We plan to publish examples of multi-host inference that leverages LeaderWorkerSets - https://github.com/kubernetes-sigs/lws - which helps run ranked serving workloads across hosts. LeaderWorkerSet is how Google supports both TPU and GPU multi-host deployments - see https://github.com/kubernetes-sigs/lws/blob/main/config/samp... for an example.

Edit: Here is an example Kubernetes configuration running DeepSeek-R1 on vLLM multi-host using LeaderWorkerSet https://github.com/kubernetes-sigs/wg-serving/blob/main/serv.... This work would be integrated into llm-d.

rdli•10mo ago
This is really interesting. For SOTA inference systems, I've seen two general approaches:

* The "stack-centric" approach such as vLLM production stack, AIBrix, etc. These set up an entire inference stack for you including KV cache, routing, etc.

* The "pipeline-centric" approach such as NVidia Dynamo, Ray, BentoML. These give you more of an SDK so you can define inference pipelines that you can then deploy on your specific hardware.

It seems like LLM-d is the former. Is that right?

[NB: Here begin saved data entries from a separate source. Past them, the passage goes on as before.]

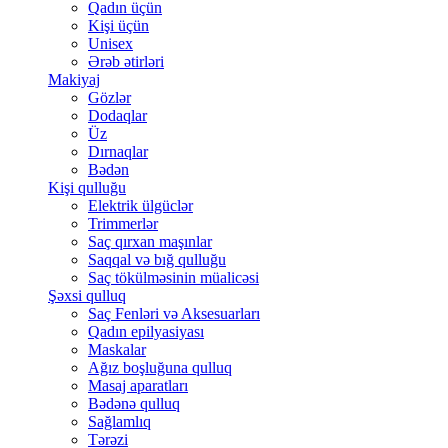
Qadın üçün
Kişi üçün
Unisex
Ərəb ətirləri
Makiyaj
Gözlər
Dodaqlar
Üz
Dırnaqlar
Bədən
Kişi qulluğu
Elektrik ülgüclər
Trimmerlər
Saç qırxan maşınlar
Saqqal və bığ qulluğu
Saç tökülməsinin müalicəsi
Şəxsi qulluq
Saç Fenləri və Aksesuarları
Qadın epilyasiyası
Maskalar
Ağız boşluğuna qulluq
Masaj aparatları
Bədənə qulluq
Sağlamlıq
Tərəzi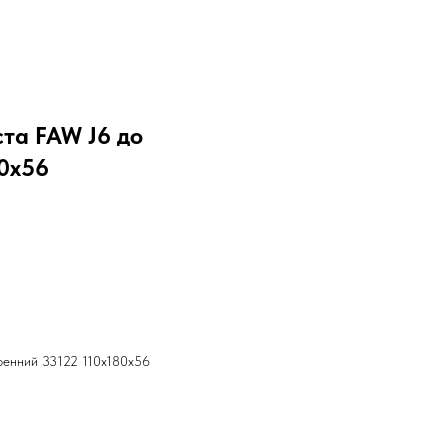
та FAW J6 до
80х56
тренний 33122 110х180х56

What prompted you to go down that direction, instead of the direction of Dynamo?

qntty•10mo ago
It sounds like you might be confusing different parts of the stack. NVIDIA Dynamo for example supports vLLM as the inference engine. I think you should think of something like vLLM as more akin to GUnicorn, and llm-d as an application load balancer. And I guess something like NVIDIA Dynamo would be like Django.
smarterclayton•10mo ago
llm-d is intended to be three clean layers:

1. Balance / schedule incoming requests to the right backend

2. Model server replicas that can run on multiple hardware topologies

3. Prefix caching hierarchy with well-tested variants for different use cases

So it's a 3-tier architecture. The biggest difference with Dynamo is that llm-d is using the inference gateway extension - https://github.com/kubernetes-sigs/gateway-api-inference-ext... - which brings Kubernetes owned APIs for managing model routing, request priority and flow control, LoRA support etc.

rdli•10mo ago
I would think that that the NVidia Dynamo SDK (pipelines) is a big difference as well (https://github.com/ai-dynamo/dynamo/tree/main/deploy/sdk/doc...), or am I missing something?
smarterclayton•10mo ago
That's a good example - I can at least answer about why it's a difference: different target user.

As I understand the Dynamo SDK it is about simplifying and helping someone get started with Dynamo on Kubernetes.

From the user set we work with (large inference deployers) that is not a high priority - they already have mature deployment opinions or a set of tools that would not compose well with something like the Dynamo SDK. Their comfort level with Kubernetes is moderate to high - either they use Kubernetes for high scale training and batch, or they are deploying to many different providers in order to get enough capacity and need a standard orchestration solution.

llm-d focuses on helping achieve efficiency dynamically at runtime based on changing traffic or workload on Kubernetes - some of the things the Dynamo SDK encodes are static and upfront and would conflict with that objective. Also, large deployers with serving typically have significant batch and training and they are looking to maximize capacity use without impacting their prod serving. That requires the orchestrator to know about both workloads at some level - which Dynamo SDK would make more difficult.

rdli•10mo ago
In this analogy, Dynamo is most definitely not like Django. It includes inference aware routing, KV caching, etc. -- all the stuff you would need to run a modern SOTA inference stack.
qntty•10mo ago
You're right, I was confusing TensorRT with Dynamo. It looks like the relationship between Dynamo and vLLM is actually the opposite of what I was thinking -- Dynamo can use vLLM as a backend rather than vice versa.
Kemschumam•10mo ago
What would be the benefit of this project over hosting VLLM in Ray?